Thus, openness in migraine may indicate a more optimal manifestation of enhanced DLPFC activity engaging not only with frontal top-down control to reduce responses to negative stimuli (47), including pain (49, 50), but also flexibly increasing receptiveness for novel salient stimuli and thus contributing to less burden and leading to less depression. Furthermore, higher openness to experience in a healthy sample was related to better default mode network (DMN) efficiency (53) indexing the network integrity. Since both depression (54) and chronic pain conditions (55) have been proved to be associated with alterations in DMN connectivity, we speculate that openness might exert its protective effect against depression via better DMN integrity in migraine.
Therapeutic Consequence of Increased Openness
It has been demonstrated that comorbid depression with other somatic disorders is an independent predictor of unfavorable treatment outcome (56). In the case of migraine, a recent study showed that comorbid depression worsens the responsiveness for acute migraine treatment in a large population sample with episodic migraine (57). Thus, understanding the neurobiological background of this exceptionally high and specific comorbidity between migraine and depression may improve our treatment strategies. In this context, it is interesting to note that openness was associated with increased response to placebo analgesia in migraineurs (58) and with better response to both pharmaco- and psychotherapy in depressed people (59). Furthermore, deep transcranial magnetic stimulation of the DLPFC significantly reduced both frequency and intensity of migraine attacks and depressive symptoms (60).
The study has some limitations. Due to our cross-sectional design, we cannot draw any conclusions about the causal relationship between migraine, depression, and openness. In addition, assessment of both DEP and pain and headache was based on self-report in our study. Using ID-Migraine Questionnaire that covers only the last 3 months increased the risk of including some migraineurs with less frequent, lifelong migraine in the non-migraine group However, it is worth noting that ID-Migraine questionnaire is a valid screening tool for migraine with good specificity and sensitivity (61) and the sensitivity and specificity of the ID-migraine questionnaire in our study was in a comparable range (62) with the original validation study (28) and with the meta-analysis results (61). Also, in our study the prevalence of depression was higher in the Manchester cohort than in the Budapest cohort, despite similar recruitment strategies. However, the proportion of migraine(ID) in the subgroups of subjects with and without DEP were very similar in both cohorts, and the significant interaction of DEP and migraine(ID) on openness replicated in both cohorts. Further studies with clinical samples and longitudinal design are needed to reveal the importance of openness on either daily life or on neural activity.
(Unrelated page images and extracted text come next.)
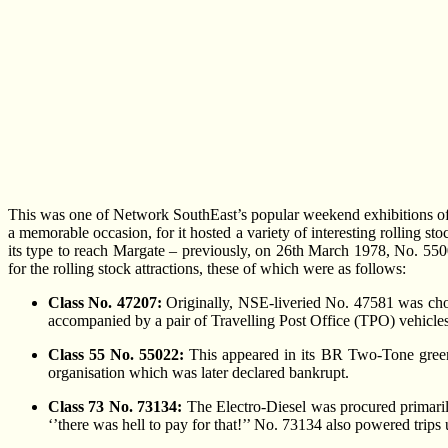
This was one of Network SouthEast’s popular weekend exhibitions of t
a memorable occasion, for it hosted a variety of interesting rolling 
its type to reach Margate – previously, on 26th March 1978, No. 5500
for the rolling stock attractions, these of which were as follows:
Class No. 47207:
Originally, NSE-liveried No. 47581 was chos
accompanied by a pair of Travelling Post Office (TPO) vehicles
Class 55 No. 55022:
This appeared in its BR Two-Tone green
organisation which was later declared bankrupt.
Class 73 No. 73134:
The Electro-Diesel was procured primarily
‘’there was hell to pay for that!’’ No. 73134 also powered tri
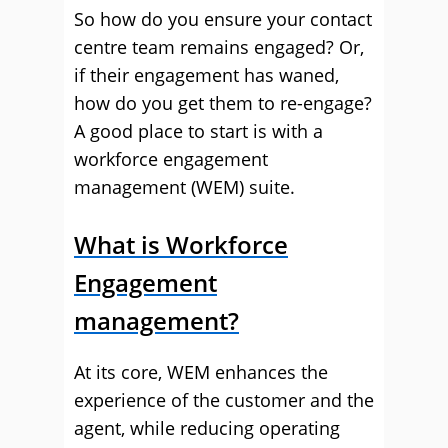
So how do you ensure your contact
centre team remains engaged? Or,
if their engagement has waned,
how do you get them to re-engage?
A good place to start is with a
workforce engagement
management (WEM) suite.
What is Workforce
Engagement
management?
At its core, WEM enhances the
experience of the customer and the
agent, while reducing operating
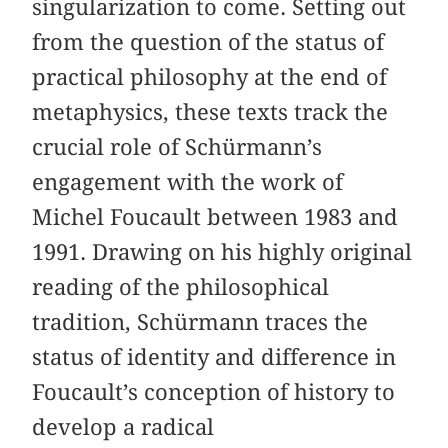
singularization to come. Setting out
from the question of the status of
practical philosophy at the end of
metaphysics, these texts track the
crucial role of Schürmann’s
engagement with the work of
Michel Foucault between 1983 and
1991. Drawing on his highly original
reading of the philosophical
tradition, Schürmann traces the
status of identity and difference in
Foucault’s conception of history to
develop a radical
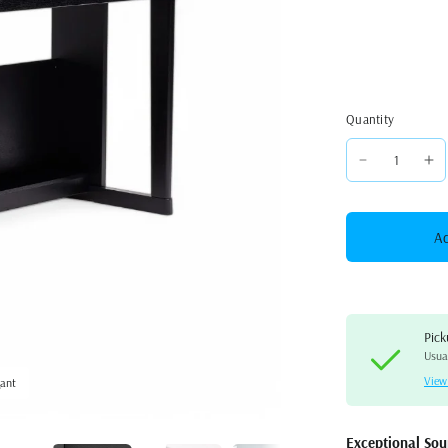
Quantity
Ad
Pick
Usual
View
gant
Roland RP701 Digital Uprigh
Exceptional So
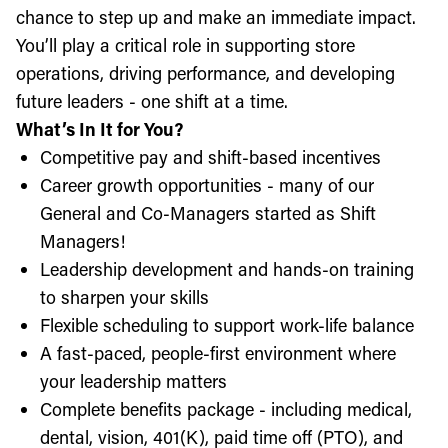
chance to step up and make an immediate impact.
You’ll play a critical role in supporting store
operations, driving performance, and developing
future leaders - one shift at a time.
What’s In It for You?
Competitive pay and shift-based incentives
Career growth opportunities - many of our
General and Co-Managers started as Shift
Managers!
Leadership development and hands-on training
to sharpen your skills
Flexible scheduling to support work-life balance
A fast-paced, people-first environment where
your leadership matters
Complete benefits package - including medical,
dental, vision, 401(K), paid time off (PTO), and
In our study investigating the role of personality factors in the co-occurrence of migraine and depression, we found support for the independent risk role of neuroticism and depression in migraine, and also observed decreased openness in case of co-occurrence of these conditions. Our results shed important light on distinguishing features of migraine occurring with and without depression with respect to personality traits. These results may help to understand the biopsychosocial background of migraine and also pave the way of novel strategies in prevention and intervention both on pharmaco- and psychotherapeutic levels to develop personalized treatment approaches.
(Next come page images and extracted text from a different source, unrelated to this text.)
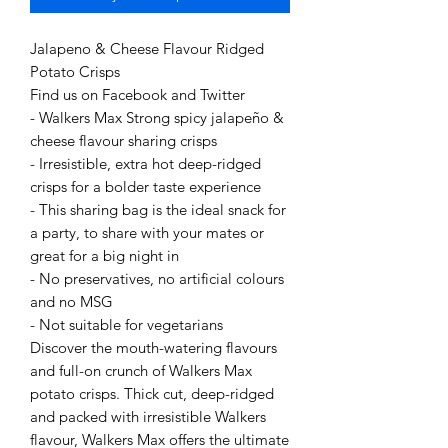
Jalapeno & Cheese Flavour Ridged
Potato Crisps
Find us on Facebook and Twitter
- Walkers Max Strong spicy jalapeño &
cheese flavour sharing crisps
- Irresistible, extra hot deep-ridged
crisps for a bolder taste experience
- This sharing bag is the ideal snack for
a party, to share with your mates or
great for a big night in
- No preservatives, no artificial colours
and no MSG
- Not suitable for vegetarians
Discover the mouth-watering flavours
and full-on crunch of Walkers Max
potato crisps. Thick cut, deep-ridged
and packed with irresistible Walkers
flavour, Walkers Max offers the ultimate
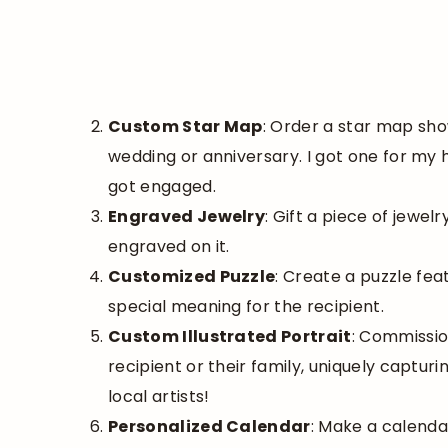
Custom Star Map
: Order a star map sho
wedding or anniversary. I got one for my
got engaged.
Engraved Jewelry
: Gift a piece of jewelr
engraved on it.
Customized Puzzle
: Create a puzzle fea
special meaning for the recipient.
Custom Illustrated Portrait
: Commissio
recipient or their family, uniquely capturi
local artists!
Personalized Calendar
: Make a calenda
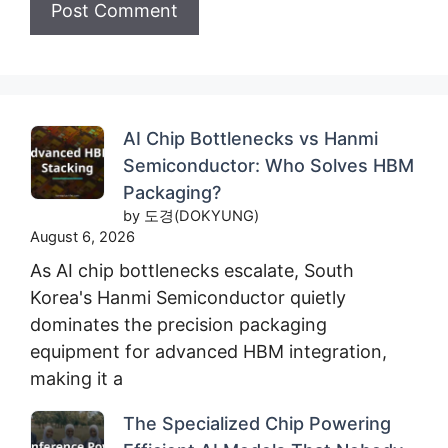
AI Chip Bottlenecks vs Hanmi
Semiconductor: Who Solves HBM
Packaging?
by 도경(DOKYUNG)
August 6, 2026
As AI chip bottlenecks escalate, South
Korea's Hanmi Semiconductor quietly
dominates the precision packaging
equipment for advanced HBM integration,
making it a
The Specialized Chip Powering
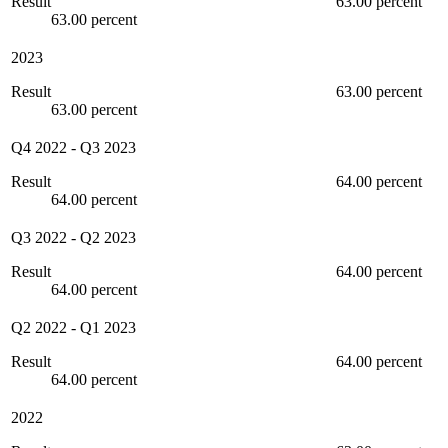
Result
63.00 percent
63.00 percent
2023
Result
63.00 percent
63.00 percent
Q4 2022
-
Q3 2023
Result
64.00 percent
64.00 percent
Q3 2022
-
Q2 2023
Result
64.00 percent
64.00 percent
Q2 2022
-
Q1 2023
Result
64.00 percent
64.00 percent
2022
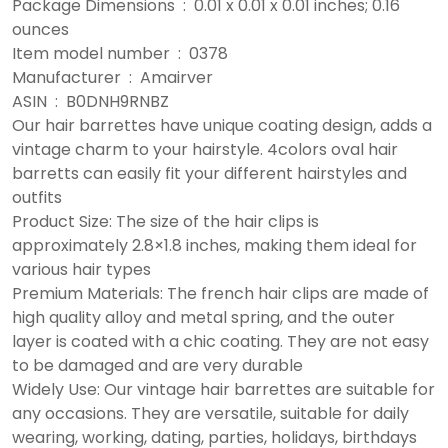
Package Dimensions ‏ : ‎ 0.01 x 0.01 x 0.01 inches; 0.16
ounces
Item model number ‏ : ‎ 0378
Manufacturer ‏ : ‎ Amairver
ASIN ‏ : ‎ B0DNH9RNBZ
Our hair barrettes have unique coating design, adds a
vintage charm to your hairstyle. 4colors oval hair
barretts can easily fit your different hairstyles and
outfits
Product Size: The size of the hair clips is
approximately 2.8×1.8 inches, making them ideal for
various hair types
Premium Materials: The french hair clips are made of
high quality alloy and metal spring, and the outer
layer is coated with a chic coating. They are not easy
to be damaged and are very durable
Widely Use: Our vintage hair barrettes are suitable for
any occasions. They are versatile, suitable for daily
wearing, working, dating, parties, holidays, birthdays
Both studies were approved by local Ethics Committees (Scientific and Research Ethics Committee of the Medical Research Council, Budapest, Hungary, ad.225/KO/2005; ad.323-60/2005-1018EKU and ad.226/KO/2005; ad.323-61/2005-1018 EKU; North Manchester Local Research Ethics Committee, Manchester, UK REC reference number: 05/Q1406/26) and were carried out in accordance with the Declaration of Helsinki.
All persons who meet authorship criteria are listed as authors, and all authors certify that they have participated sufficiently in the work to take public responsibility for the content, including participation in the concept, design, analysis, writing, or revision of the manuscript. Conception and design of study: GB, GJ, XG, and RE. Acquisition of data: MM, XG, GJ, DP, AE, AG, DB, NK, ES, and RE. Analysis and/or interpretation of data: MM, GJ, XG, RE, and GK. Drafting the manuscript: MM, XG, GJ, and GK. Revising the manuscript critically for important intellectual content: MM, XG, DP, AE, AG, DB, NK, ES, GB, RE, GK, and GJ. Approval of the version of the manuscript to be published: MM, XG, DP, AE, AG, DB, NK, ES, GB, RE, GK, and GJ.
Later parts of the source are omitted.